9. The method of claim 1, wherein the at least one stimulus having one of a plurality of stimulus content comprises a first stimulus content and a second stimulus content wherein the first stimulus content comprises speech content and the second stimulus content comprises noise content.

10. A system for improving hearing in noise and localization comprising:

a plurality of spatial locations configured to originate a stimulus;

a memory, configured for storing a plurality of stimuli; and

a processor, coupled to the memory and the plurality of spatial locations, configured for performing the steps of:

a. providing at least one stimulus having one of a plurality of stimulus content, wherein said stimulus originates from at least one of a plurality of spatial locations to a student;

b. receiving a judgment of the one of a plurality of stimulus content, the stimulus spatial location, or both, of said stimulus from the student;

c. providing feedback to the student regarding the correctness of the judgment; and

d. repeating steps a, b, and c, varying the at least one stimulus content or the at least one of the plurality of spatial locations, wherein the student learns cues to determine the correct stimulus content, the correct stimulus spatial location, or both.

11. The system of claim 10, wherein the plurality of spatial locations is selected from the group consisting of:

a plurality of loudspeakers; and

a set of headphones configured to virtually simulate a plurality of spatial locations.

12. The system of claim 10, wherein providing at least one stimulus further comprises:

receiving a spatial location selection from which to provide the at least one stimulus.

13. The system of claim 10, wherein providing at least one stimulus further comprises:

providing the at least one stimulus from a randomly selected spatial location.

14. The system of claim 13, wherein repeating steps a, b, and c further comprises:

providing the at least one stimulus from a spatial location a predetermined number of spatial locations from the randomly selected spatial location.

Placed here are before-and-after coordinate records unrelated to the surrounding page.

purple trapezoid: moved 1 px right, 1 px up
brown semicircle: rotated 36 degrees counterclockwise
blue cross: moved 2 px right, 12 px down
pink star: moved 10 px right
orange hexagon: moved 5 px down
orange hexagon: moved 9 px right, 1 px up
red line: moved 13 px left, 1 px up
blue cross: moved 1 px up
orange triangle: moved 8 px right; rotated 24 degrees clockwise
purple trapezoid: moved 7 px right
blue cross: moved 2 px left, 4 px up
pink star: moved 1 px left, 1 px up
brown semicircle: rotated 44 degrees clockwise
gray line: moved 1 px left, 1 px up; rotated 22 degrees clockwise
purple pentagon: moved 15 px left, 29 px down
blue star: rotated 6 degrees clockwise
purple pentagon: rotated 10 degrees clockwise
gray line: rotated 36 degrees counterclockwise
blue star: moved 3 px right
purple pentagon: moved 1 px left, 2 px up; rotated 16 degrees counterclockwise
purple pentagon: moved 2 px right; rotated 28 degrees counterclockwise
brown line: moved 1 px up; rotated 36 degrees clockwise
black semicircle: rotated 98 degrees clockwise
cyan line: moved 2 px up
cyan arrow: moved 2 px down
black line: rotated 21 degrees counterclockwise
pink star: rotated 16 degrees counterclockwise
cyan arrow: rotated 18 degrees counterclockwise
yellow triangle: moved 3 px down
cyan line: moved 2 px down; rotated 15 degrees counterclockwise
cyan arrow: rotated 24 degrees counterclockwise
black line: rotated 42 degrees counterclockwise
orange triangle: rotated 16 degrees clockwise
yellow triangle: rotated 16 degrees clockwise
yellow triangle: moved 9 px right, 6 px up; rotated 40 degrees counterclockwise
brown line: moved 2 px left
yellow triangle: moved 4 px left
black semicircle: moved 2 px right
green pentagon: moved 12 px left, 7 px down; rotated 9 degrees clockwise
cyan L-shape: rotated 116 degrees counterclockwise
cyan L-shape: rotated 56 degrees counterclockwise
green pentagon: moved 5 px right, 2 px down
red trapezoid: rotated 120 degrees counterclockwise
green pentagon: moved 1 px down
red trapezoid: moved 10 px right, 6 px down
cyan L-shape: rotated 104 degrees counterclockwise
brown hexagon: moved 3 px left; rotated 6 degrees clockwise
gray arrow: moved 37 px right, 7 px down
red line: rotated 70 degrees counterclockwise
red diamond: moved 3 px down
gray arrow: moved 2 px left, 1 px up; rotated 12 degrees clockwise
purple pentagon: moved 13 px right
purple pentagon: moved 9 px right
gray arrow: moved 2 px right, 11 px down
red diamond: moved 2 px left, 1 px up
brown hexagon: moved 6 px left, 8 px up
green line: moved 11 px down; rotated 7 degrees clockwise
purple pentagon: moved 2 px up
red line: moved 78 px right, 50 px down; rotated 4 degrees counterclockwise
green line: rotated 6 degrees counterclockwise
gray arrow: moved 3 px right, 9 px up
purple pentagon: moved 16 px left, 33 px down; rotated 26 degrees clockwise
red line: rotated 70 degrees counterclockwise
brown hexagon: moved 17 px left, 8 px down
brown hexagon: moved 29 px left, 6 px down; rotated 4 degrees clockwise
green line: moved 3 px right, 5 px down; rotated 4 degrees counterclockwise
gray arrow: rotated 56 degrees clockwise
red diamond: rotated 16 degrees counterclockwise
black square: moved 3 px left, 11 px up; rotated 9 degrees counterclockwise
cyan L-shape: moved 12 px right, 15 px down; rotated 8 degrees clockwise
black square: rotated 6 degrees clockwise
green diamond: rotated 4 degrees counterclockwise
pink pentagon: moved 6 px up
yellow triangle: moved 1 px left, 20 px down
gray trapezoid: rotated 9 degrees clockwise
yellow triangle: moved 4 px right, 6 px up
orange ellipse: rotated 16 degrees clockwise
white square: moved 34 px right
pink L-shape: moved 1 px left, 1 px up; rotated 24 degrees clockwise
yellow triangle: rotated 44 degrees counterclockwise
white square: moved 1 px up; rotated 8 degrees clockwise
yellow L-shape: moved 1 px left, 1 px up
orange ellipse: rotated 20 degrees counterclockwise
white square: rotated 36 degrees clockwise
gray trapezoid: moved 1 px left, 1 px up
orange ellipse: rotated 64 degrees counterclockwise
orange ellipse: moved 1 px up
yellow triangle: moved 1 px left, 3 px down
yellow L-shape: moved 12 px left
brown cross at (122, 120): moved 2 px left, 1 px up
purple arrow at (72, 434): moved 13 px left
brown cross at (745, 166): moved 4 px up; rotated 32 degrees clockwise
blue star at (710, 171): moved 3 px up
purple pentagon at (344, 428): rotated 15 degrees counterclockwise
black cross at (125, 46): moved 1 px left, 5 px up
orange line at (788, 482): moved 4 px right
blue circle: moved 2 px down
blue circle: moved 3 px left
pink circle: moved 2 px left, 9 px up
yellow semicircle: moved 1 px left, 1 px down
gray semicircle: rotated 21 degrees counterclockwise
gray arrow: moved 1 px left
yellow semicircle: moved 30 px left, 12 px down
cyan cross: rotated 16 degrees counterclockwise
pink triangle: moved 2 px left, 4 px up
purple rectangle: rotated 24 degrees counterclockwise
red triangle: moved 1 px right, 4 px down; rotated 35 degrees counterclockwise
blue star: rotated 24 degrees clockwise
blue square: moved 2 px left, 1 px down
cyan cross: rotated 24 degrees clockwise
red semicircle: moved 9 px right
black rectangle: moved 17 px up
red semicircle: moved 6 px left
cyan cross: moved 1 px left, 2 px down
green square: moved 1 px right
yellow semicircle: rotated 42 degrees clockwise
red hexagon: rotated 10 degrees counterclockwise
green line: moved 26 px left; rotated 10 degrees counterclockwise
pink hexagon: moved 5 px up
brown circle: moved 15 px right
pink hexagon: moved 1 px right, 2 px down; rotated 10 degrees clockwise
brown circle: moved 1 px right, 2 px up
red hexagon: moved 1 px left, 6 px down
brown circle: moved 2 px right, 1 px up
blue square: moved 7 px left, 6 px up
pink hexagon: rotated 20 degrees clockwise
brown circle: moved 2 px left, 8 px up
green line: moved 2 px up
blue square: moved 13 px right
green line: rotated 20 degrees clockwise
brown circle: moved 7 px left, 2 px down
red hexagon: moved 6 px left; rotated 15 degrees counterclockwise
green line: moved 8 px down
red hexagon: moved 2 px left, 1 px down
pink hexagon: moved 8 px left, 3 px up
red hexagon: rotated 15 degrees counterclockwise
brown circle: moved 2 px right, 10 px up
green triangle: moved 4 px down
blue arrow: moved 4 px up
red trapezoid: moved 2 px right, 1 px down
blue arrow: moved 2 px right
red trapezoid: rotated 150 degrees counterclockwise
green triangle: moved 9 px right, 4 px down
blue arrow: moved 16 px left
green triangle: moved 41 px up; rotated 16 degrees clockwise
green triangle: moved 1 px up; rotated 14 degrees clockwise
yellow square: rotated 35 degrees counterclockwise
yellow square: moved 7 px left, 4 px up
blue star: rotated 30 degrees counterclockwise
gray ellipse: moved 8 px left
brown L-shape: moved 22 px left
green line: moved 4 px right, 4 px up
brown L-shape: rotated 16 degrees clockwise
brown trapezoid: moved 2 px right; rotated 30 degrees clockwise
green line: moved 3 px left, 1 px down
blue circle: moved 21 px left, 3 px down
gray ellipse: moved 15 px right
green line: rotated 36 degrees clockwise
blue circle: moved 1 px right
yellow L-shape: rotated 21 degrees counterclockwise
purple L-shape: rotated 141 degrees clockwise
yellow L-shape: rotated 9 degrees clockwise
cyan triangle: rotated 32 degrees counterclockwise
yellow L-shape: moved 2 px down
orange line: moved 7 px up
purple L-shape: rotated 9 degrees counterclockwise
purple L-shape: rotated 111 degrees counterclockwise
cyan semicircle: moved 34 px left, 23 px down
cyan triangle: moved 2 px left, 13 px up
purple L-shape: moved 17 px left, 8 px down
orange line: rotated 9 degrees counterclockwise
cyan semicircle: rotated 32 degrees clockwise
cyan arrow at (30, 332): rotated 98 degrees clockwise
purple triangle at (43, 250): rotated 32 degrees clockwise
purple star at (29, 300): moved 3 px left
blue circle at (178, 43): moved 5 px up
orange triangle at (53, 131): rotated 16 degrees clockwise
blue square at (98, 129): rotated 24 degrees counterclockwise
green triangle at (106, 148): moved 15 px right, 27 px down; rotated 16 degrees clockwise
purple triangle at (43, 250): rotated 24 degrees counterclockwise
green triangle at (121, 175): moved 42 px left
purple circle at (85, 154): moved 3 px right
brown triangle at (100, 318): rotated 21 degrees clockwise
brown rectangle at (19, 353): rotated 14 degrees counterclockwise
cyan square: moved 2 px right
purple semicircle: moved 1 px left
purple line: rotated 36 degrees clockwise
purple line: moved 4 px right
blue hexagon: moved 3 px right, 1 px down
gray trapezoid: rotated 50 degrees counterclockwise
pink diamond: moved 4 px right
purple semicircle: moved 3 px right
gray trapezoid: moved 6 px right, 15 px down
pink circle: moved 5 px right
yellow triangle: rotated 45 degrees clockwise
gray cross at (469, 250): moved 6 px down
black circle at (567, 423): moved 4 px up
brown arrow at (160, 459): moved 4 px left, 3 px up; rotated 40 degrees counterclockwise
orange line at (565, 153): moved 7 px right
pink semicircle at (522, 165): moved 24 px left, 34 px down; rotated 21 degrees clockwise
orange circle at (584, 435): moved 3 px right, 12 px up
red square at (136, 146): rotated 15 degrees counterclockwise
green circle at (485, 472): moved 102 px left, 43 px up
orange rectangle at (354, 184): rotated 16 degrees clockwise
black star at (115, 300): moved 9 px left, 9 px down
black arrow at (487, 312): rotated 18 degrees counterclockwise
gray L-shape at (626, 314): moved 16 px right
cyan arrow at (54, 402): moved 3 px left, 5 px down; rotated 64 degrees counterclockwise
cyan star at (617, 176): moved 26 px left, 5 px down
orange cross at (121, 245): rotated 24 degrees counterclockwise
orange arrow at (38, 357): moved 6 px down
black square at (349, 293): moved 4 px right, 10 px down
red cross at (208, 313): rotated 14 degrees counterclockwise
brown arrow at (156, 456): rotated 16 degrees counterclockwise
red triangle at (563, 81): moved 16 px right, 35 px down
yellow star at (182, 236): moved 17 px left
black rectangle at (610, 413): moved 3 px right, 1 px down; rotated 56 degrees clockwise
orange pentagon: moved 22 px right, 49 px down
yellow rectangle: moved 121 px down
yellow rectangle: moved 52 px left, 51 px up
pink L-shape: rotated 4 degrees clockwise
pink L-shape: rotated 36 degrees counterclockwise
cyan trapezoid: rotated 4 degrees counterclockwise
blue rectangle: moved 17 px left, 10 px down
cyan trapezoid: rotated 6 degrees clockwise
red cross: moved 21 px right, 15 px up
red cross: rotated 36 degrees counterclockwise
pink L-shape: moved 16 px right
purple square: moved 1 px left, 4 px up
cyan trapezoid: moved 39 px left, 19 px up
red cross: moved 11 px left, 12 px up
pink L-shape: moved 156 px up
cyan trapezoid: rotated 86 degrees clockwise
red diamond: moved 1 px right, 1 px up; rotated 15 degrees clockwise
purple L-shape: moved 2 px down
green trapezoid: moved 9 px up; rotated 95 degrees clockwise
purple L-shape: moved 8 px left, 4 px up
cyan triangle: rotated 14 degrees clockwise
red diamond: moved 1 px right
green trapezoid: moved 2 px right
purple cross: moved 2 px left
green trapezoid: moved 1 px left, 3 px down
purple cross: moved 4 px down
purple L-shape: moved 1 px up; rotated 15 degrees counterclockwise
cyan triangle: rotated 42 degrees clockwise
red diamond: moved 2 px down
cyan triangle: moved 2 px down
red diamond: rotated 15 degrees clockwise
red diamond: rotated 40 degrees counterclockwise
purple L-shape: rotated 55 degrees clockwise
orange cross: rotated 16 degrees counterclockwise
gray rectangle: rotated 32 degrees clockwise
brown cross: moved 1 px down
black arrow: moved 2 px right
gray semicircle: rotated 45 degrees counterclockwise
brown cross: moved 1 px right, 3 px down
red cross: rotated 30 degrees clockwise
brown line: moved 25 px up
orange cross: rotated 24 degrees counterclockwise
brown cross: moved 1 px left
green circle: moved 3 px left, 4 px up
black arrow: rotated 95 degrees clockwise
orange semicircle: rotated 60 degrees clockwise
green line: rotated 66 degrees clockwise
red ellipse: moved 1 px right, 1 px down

15. The system of claim 14, wherein repeating steps a, b, and c further comprises:

adjusting the predetermined number of spatial locations wherein the predetermined number is increased if the student judgment is incorrect and the predetermined number is decreased if the student judgment is correct

16. The system of claim 10, wherein the one of a plurality of stimulus content is selected from the group consisting of:

speech;

noise;

a sound effect;

a tone; and

music.

17. The system of claim 10, wherein the at least one stimulus having one of a plurality of stimulus content comprises a first stimulus content and a second stimulus content wherein the first stimulus content comprises speech content and the second stimulus content comprises noise content.

18. A computer readable medium with computer executable instructions embodied thereon for improving hearing in noise and localization comprising:

a. providing at least one stimulus having one of a plurality of stimulus content, wherein said stimulus originates from at least one of a plurality of spatial locations to a student;

b. receiving a judgment of the one of a plurality of stimulus content, the stimulus spatial location, or both, of said stimulus from the student;

c. providing feedback to the student regarding the correctness of the judgment; and

d. repeating steps a, b, and c, varying the at least one stimulus content or the at least one of the plurality of spatial locations, wherein the student learns cues to determine the correct stimulus content, the correct stimulus spatial location, or both.

19. The computer readable medium of claim 18, wherein the one of a plurality of stimulus content is selected from the group consisting of:

speech;

noise;

a sound effect;

a tone; and

music.

20. The computer readable medium of claim 1, wherein the at least one stimulus having one of a plurality of stimulus content comprises a first stimulus content and a second stimulus content wherein the first stimulus content comprises speech content and the second stimulus content comprises noise content.